▸ PROVIDED RECORDS
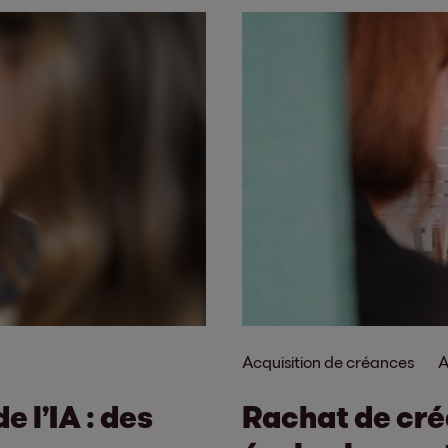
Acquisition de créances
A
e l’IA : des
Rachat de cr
---
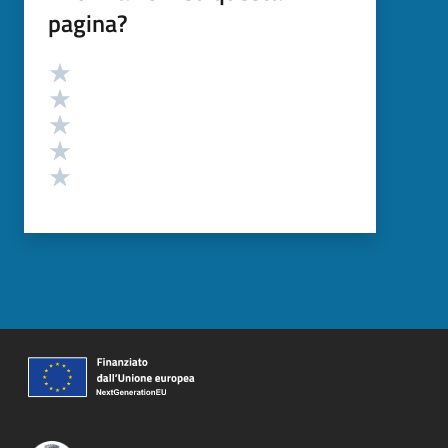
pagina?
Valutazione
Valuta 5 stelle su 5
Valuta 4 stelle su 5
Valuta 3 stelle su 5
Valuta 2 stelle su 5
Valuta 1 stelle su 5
* * *
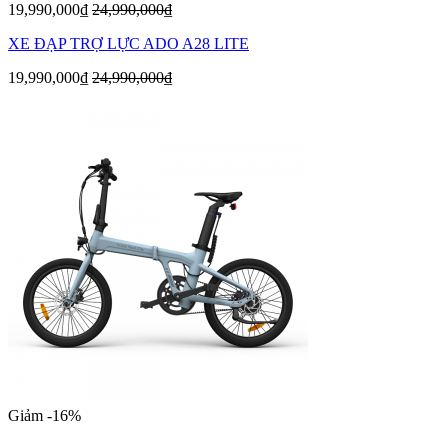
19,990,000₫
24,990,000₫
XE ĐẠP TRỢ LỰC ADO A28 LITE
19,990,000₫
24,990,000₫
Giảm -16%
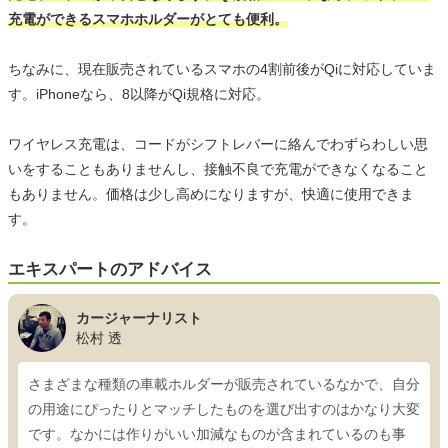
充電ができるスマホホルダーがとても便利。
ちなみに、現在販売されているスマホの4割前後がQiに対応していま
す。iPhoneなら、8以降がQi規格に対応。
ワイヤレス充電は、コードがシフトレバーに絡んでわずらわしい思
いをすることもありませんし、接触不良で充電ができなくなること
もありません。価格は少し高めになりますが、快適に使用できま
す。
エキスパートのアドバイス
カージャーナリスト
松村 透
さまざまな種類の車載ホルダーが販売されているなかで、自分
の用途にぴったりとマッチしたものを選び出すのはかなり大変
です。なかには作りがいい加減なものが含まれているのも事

▸ TASK PROMPT
Check each line of the material for "stelle". Copy the ones that have it.

▸ OUTPUT
Valuta 5 stelle su 5
Valuta 4 stelle su 5
Valuta 3 stelle su 5
Valuta 2 stelle su 5
Valuta 1 stelle su 5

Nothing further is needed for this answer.